Freestyle without fuel: Leeward Cinema’s ‘My Own Two Feet’ dumps mechanized travel for wilderness bliss

Courtesy Canyon FloreyDave Downing sets up for the next wave on a steep Donner Summit face during filming for Leeward Cinema's "My Own Two Feet." The Truckee premiere of the film goes down on Saturday at FiftyFifty Brewing Company.

In the current crop of ski and snowboard films you hear a lot about “progression.” Progressive tricks, progressive terrain, every movie tries to offer a glimpse of the future of skiing or snowboarding.

But with the threat of global warming, what is the future of snowy winter fun? Is burning endless gallons of helicopter fuel filming double-corking tricks from the bird’s-eye perspective progression or a coffin nail?

For green-minded South Lake Tahoe-based production company Leeward Cinema, progression doesn’t stop when their riders land a sick trick. In Leeward’s new release, “My Own Two Feet,” progression goes a step ” or actually thousands of steps ” beyond by introducing a new standard of energy use for the ski film industry: The film was shot in the Sierra wilderness using only human power for snow travel, the first such movie of its kind.

The brainchild of Leeward director and founder Chris Edmands, “My Own Two Feet” tells the story of a winter’s worth of adventures that found a top-notch crew of riders, including Jeremy Jones, Dave Downing, Tom Burt, Josh Dirksen and Tim Eddy, splitboarding, camping and shredding one step at a time.

Though the message of the movie is inherent, for Edmands, the genesis of the project was personal.

“We’re not trying to tell anyone how to live their life in the movie,” said Edmands. “I just knew I could produce a cool adventure snowboard film made with maximum fun and minimal fuel, so why not do it.”

Removing the hurry-up offense of machinery gave Edmands and his fellow cinematographers Kyle Schwartz and Jason Hogan ample opportunity to capture moments they would have blown right by pinning it on a sled.

“There is just something about taking the human pace,” said Edmands. “It might take longer, but you miss nothing and experience everything along the way.”

Keeping the snowmobiles on the trailer also allowed the film to showcase terrain that has never been seen in a freestyle shred flick.
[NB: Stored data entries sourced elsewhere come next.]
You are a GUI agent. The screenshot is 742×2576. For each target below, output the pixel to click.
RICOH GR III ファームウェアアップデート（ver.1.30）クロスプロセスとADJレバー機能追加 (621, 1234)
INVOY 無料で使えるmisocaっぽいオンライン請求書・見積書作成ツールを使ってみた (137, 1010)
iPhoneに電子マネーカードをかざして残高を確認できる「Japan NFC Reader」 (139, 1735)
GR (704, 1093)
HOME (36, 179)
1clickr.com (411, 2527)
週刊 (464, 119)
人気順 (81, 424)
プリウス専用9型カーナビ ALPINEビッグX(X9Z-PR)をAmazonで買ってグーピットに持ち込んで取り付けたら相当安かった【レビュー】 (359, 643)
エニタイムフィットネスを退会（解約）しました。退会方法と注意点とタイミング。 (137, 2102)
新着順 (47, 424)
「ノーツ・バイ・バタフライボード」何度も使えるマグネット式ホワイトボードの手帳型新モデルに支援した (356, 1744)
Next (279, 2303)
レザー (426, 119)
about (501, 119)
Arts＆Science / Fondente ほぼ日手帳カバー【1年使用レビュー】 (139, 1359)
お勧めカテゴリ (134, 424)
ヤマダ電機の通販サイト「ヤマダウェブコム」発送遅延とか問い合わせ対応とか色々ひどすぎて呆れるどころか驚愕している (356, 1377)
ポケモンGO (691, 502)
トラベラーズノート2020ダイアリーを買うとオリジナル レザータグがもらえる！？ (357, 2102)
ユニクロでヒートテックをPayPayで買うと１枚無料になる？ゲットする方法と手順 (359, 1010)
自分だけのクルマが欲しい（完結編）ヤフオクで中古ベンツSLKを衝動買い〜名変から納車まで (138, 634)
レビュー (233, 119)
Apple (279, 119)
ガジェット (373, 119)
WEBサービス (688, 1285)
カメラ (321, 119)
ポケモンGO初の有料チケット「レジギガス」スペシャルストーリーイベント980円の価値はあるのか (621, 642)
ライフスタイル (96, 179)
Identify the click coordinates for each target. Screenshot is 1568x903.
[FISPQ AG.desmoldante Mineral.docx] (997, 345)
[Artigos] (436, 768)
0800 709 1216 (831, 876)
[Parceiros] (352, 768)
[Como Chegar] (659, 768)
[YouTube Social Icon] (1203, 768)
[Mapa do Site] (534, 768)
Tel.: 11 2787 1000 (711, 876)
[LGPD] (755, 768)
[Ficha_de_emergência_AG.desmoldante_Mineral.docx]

Burt, a featured rider and local snowboard legend, hopes the film opens riders’ minds to the rich challenges that can be found in these wild Sierra locales.
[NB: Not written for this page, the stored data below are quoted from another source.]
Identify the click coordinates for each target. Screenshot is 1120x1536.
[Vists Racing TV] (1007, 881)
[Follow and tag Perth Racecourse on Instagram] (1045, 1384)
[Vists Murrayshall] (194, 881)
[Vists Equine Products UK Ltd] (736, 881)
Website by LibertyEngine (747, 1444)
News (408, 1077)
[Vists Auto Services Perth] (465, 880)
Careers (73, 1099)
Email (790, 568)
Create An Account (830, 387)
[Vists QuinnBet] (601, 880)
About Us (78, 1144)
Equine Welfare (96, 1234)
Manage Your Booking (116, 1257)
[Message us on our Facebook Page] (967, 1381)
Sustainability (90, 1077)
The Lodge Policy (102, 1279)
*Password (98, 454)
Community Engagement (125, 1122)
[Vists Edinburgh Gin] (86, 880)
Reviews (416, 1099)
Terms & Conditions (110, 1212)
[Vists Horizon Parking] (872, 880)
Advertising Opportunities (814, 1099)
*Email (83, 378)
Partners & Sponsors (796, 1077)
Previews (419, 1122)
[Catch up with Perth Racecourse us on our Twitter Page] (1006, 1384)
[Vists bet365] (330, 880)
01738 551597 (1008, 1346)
“It’s the first snowboard film to show that there is a ton of amazing terrain out there that is only accessible by human power,” said Burt. “Too many people get stuck in the trend of resorts, snowmobiles and helicopters. Even though it’s a lot of work, hiking for your turns is an incredible experience.”
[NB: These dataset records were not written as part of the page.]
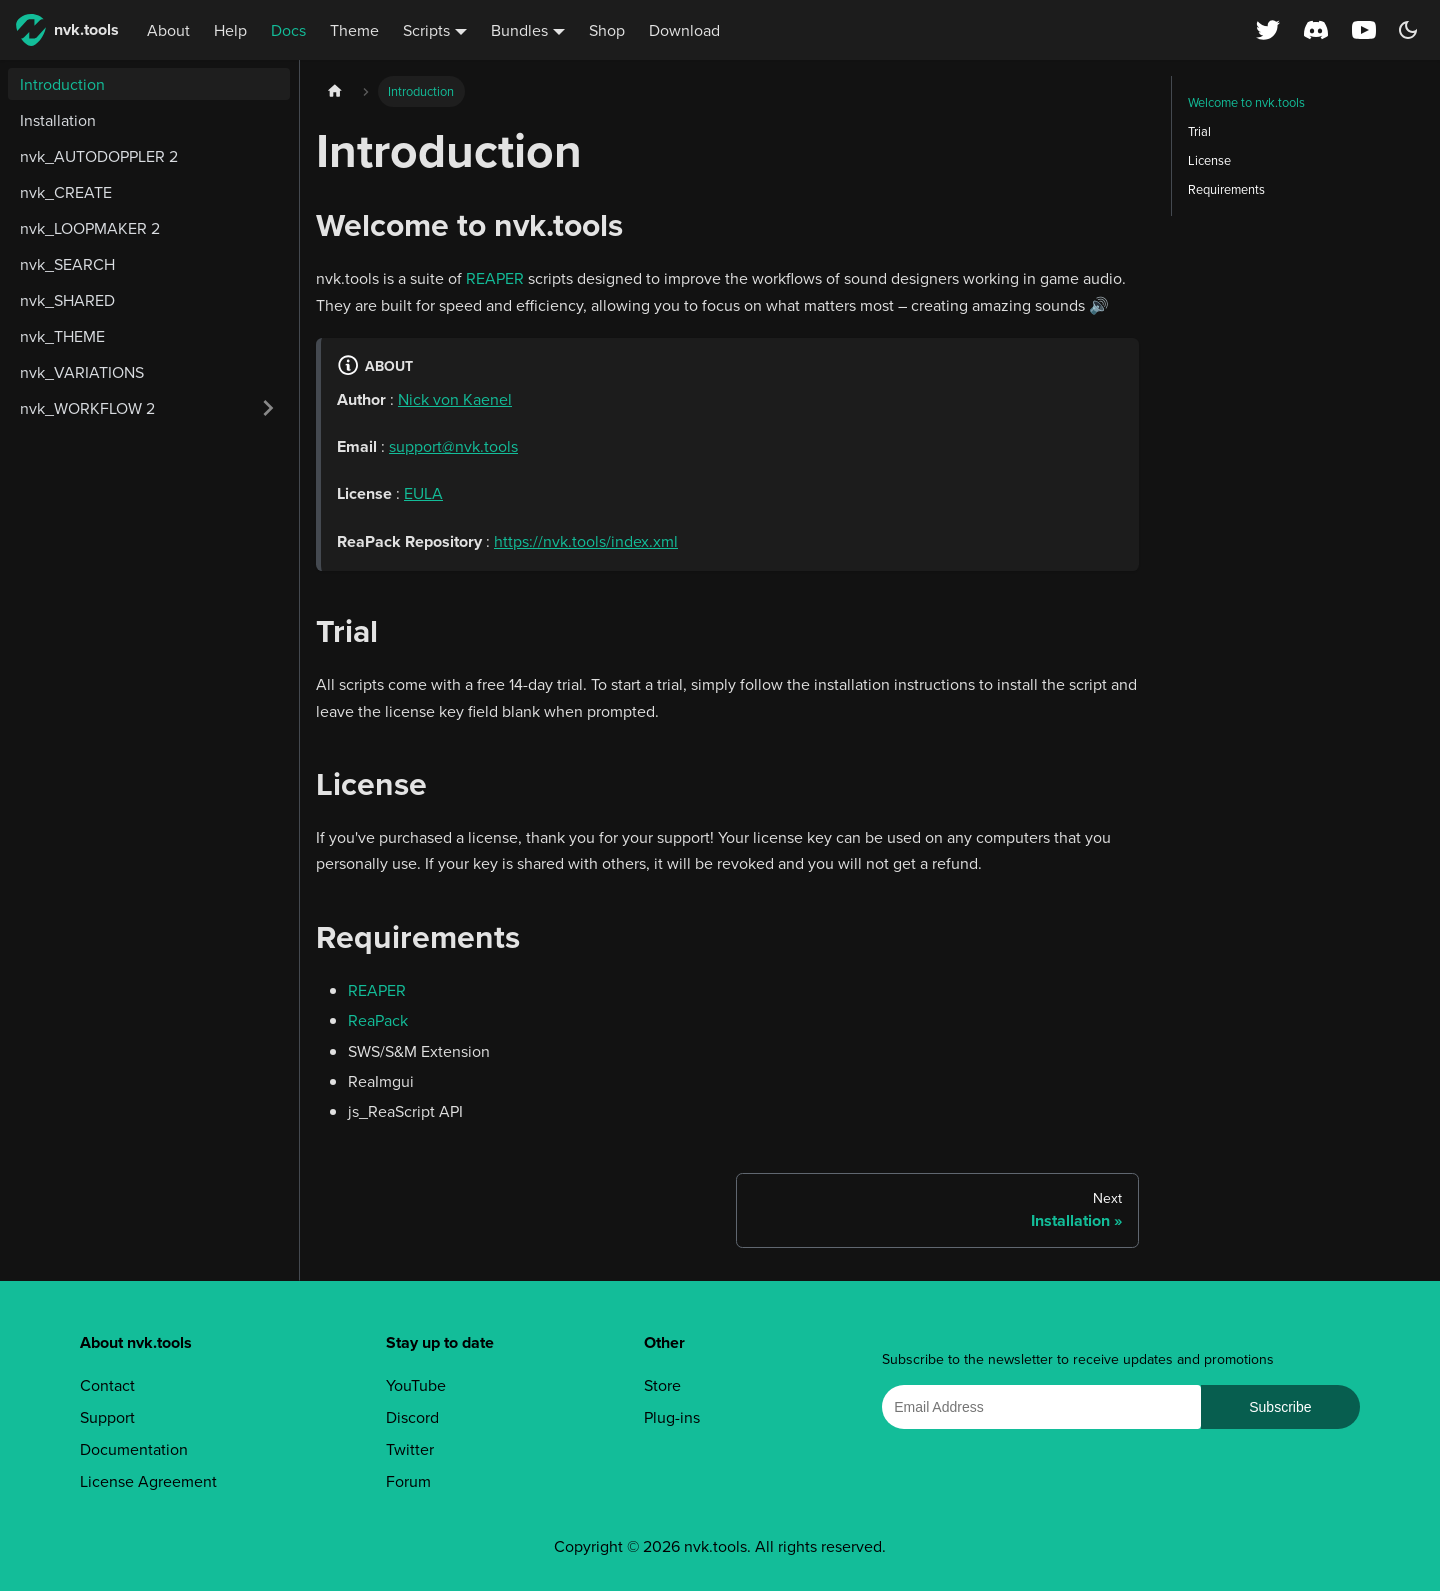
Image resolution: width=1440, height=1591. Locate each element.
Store (662, 1385)
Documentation (134, 1449)
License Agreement (148, 1481)
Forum (408, 1481)
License (1209, 160)
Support (107, 1417)
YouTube (416, 1385)
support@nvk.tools (453, 446)
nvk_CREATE (66, 192)
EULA (423, 493)
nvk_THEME (62, 336)
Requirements (1226, 189)
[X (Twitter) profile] (1268, 30)
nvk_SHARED (67, 300)
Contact (107, 1385)
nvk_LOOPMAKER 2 (90, 228)
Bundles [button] (519, 30)
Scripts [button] (426, 30)
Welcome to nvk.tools (1246, 102)
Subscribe (1280, 1407)
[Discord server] (1316, 30)
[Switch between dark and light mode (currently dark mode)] (1408, 30)
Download (684, 30)
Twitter (410, 1449)
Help (230, 30)
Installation (58, 120)
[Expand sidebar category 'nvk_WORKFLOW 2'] (268, 408)
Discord (412, 1417)
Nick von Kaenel (455, 399)
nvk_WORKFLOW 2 (87, 408)
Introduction (62, 84)
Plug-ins (672, 1417)
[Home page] (335, 91)
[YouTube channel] (1366, 30)
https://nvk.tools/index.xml (586, 541)
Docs (288, 30)
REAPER (495, 278)
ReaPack (378, 1020)
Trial (1199, 131)
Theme (354, 30)
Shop (607, 30)
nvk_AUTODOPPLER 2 (99, 156)
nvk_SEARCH (67, 264)
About (168, 30)
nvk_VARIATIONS (82, 372)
With a diverse cast of rippers, some backcountry Jedis, some virgins, “My Own Two Feet” also shares a perspective on many riders’ first taste of winter camping. Documenting both the pains and pleasures of such cold nights out under the stars adds an element that both aspiring winter explorers and veterans will enjoy.

“Leeward’s film is really fun to watch,” said Burt. “It’s not just about outrageous footage. The variety of shots and stories will appeal to a lot of people because they are adventures that everyday Sierra riders can relate to.”

If watching a talented crew summit Mount Whitney mid-winter, then proceed to boost 540s at its rocky base, sounds like the “progressive” footage you’ve been waiting for, then don’t miss out on catching Leeward’s “My Own Two Feet” at one of its local premieres.